For your teams, your people, the recognition and exposure an award can bring can be a real boost to motivation and commitment. The seal of approval a nomination, being shortlisted for the award itself, can bring to your work and your profile can be a great signal for your own company, to your clients and to your suppliers. An award can also help validate your brand and attract new recruits and talent as you pitch yourselves as leaders in your field and increase employee morale.
What are the most prominent challenges the industry is facing at the moment?
As mentioned, the delays in probate, and the methods of application, cause challenges to all involved.
Probate registries have been facing significant backlogs brought on by proposed fee changes resulting in a surge of applications and the compulsory introduction of online applications. Restrictions caused by Coronavirus have only added pressure through all stages of the process from the “Tell Us Once” government service, all the way through to Probate Registry, Land Registry and HMRC.
Solicitors are understandably drowning under mounting backlogs unable to action cases.
We are seeing many people disadvantaged by their inability to sell a property and bank an expected inheritance. For dependants who urgently need access to the estate of a deceased family member on whom they were financially dependent for their living expenses this causes significant problems. In some cases, people who are entitled to receive considerable sums of money following a death, have been forced to sign up to receive benefits or take out emergency loans as they wait for their inheritance to come through and some dependants are finding themselves liable for mounting interest charged on inheritance tax owed on properties.

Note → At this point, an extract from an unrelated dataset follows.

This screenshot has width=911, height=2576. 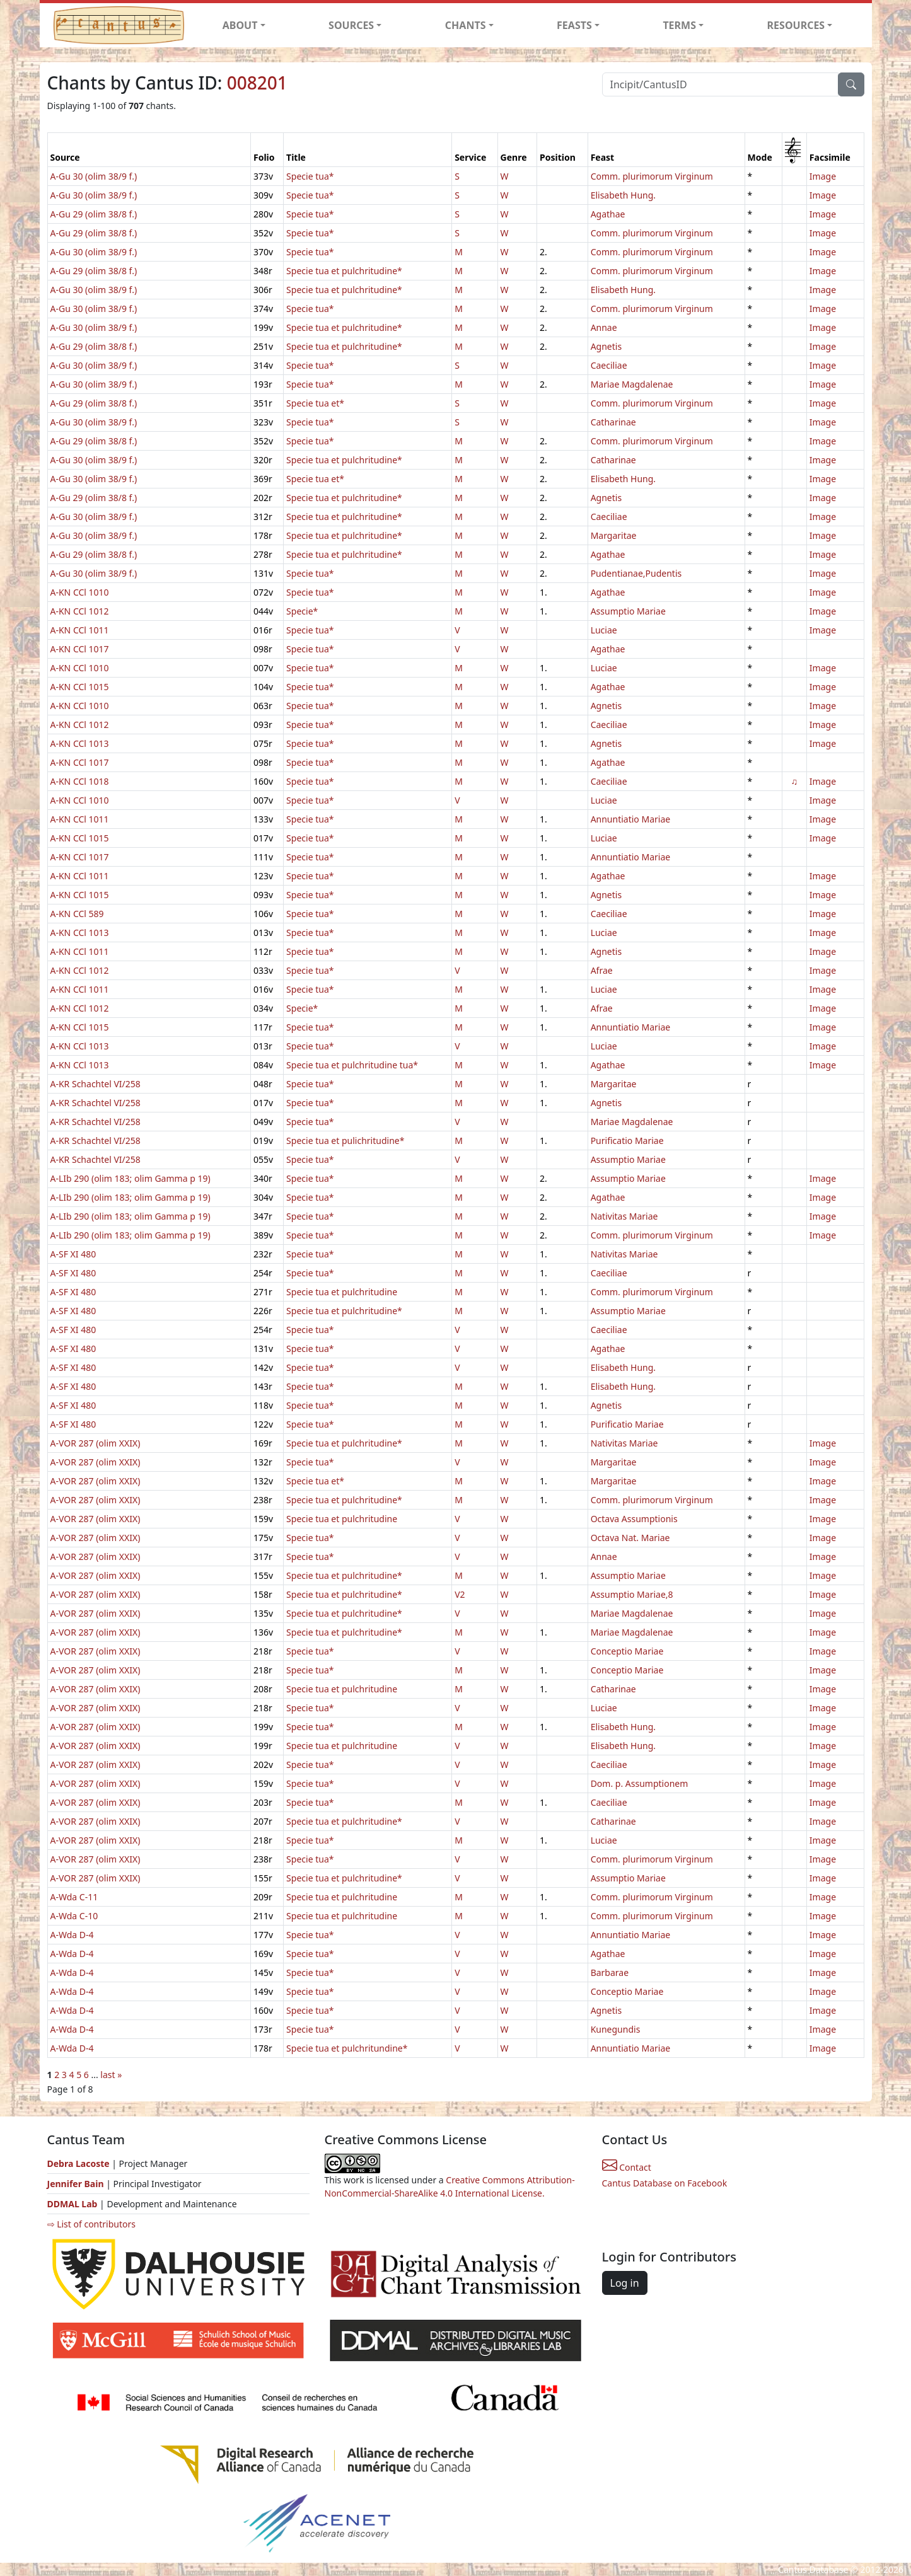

Mounting costs are not restricted to inheritance tax interest. The indirect costs of insurance, council tax, maintenance, and more grow all the while a property stands empty waiting to be sold, or to pass onto new ownership, putting many under further financial stress.
The challenges are in establishing a service fit for purpose and for the likely volume of work, that employs technology to remove the transactional nature of work and enables all involved to monitor progress and employs agreements and agreed expectations that guarantee appropriate efficiencies of service.
Thank you to Barry Mattock for your support for The British Wills & Probate Awards 2021.